▶ What is required
Below are records; reply with nothing but the number of lines in them that contain "азартных".

(Collection entries)
##############################

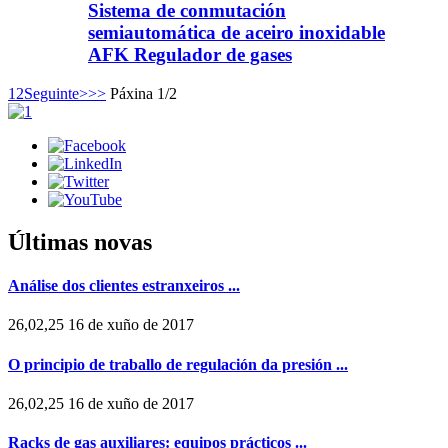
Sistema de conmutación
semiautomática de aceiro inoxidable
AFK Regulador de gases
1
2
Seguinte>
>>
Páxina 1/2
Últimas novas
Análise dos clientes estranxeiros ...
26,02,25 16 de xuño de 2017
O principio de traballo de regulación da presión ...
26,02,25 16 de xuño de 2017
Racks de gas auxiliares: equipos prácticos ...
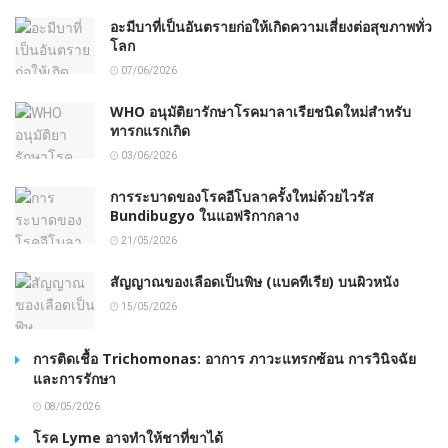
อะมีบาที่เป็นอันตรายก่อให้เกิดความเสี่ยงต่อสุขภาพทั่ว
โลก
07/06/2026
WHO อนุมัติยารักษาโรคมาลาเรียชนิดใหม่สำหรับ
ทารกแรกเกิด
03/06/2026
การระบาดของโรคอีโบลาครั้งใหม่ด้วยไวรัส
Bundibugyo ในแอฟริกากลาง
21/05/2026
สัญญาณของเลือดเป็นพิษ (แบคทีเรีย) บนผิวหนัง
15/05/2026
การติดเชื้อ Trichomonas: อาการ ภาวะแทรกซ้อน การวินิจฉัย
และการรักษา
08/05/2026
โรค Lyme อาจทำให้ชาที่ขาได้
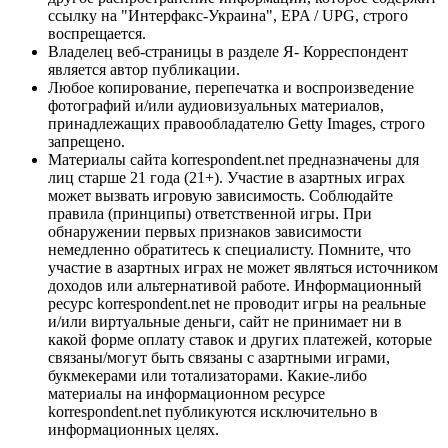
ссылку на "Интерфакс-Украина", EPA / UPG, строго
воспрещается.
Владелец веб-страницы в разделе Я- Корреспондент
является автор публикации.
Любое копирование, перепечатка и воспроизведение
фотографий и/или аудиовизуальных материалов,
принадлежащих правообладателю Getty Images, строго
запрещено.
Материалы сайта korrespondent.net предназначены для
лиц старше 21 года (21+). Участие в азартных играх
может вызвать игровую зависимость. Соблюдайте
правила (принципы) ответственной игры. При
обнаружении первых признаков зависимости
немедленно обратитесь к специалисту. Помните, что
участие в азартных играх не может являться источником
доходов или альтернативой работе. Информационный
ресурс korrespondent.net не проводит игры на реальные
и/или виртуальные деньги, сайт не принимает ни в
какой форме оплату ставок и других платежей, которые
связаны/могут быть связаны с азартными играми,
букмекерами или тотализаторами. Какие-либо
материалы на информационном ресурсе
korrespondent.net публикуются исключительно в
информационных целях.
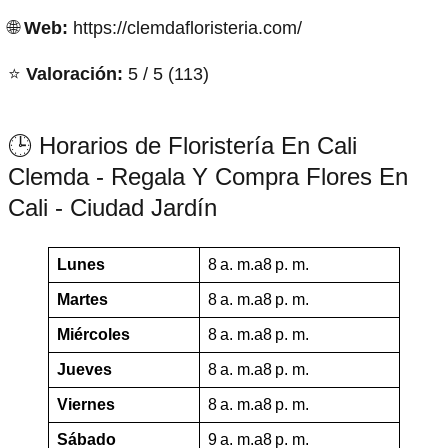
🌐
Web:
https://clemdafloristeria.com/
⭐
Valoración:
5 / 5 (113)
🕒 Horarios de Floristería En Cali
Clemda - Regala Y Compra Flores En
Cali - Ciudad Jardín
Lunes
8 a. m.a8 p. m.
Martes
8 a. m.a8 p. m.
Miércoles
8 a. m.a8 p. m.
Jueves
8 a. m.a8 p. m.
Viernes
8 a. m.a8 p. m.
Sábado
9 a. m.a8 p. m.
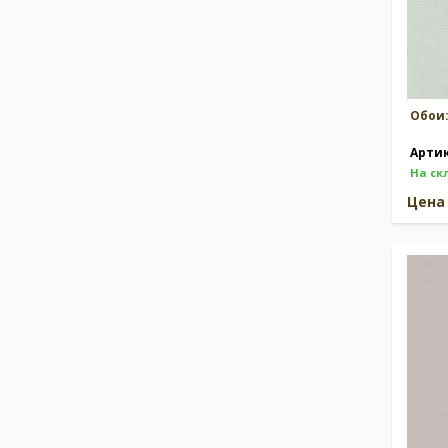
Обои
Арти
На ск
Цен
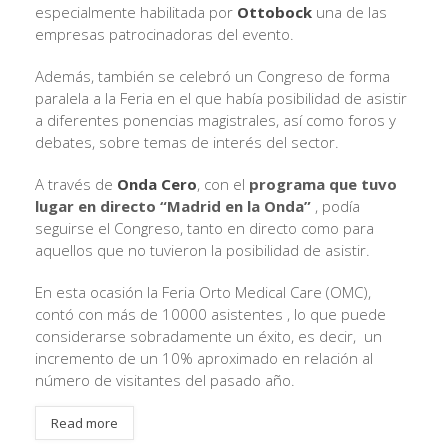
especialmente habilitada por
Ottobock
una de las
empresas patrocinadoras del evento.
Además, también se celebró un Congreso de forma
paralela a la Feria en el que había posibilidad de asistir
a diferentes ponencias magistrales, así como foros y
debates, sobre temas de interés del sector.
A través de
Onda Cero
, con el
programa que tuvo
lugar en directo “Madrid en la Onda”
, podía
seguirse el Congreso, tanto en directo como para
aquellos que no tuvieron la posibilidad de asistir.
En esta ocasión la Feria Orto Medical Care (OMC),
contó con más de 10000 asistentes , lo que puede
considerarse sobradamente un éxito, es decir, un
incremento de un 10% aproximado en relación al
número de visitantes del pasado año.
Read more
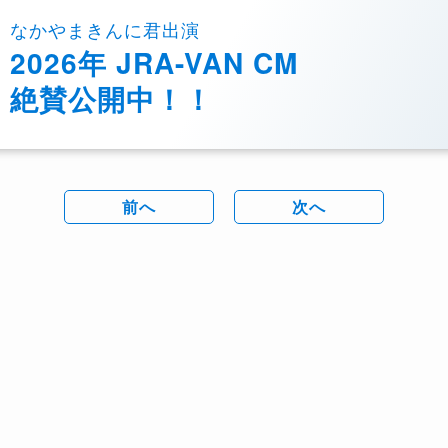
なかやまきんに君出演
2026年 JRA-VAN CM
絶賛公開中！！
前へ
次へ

##############################

▶ The answer
2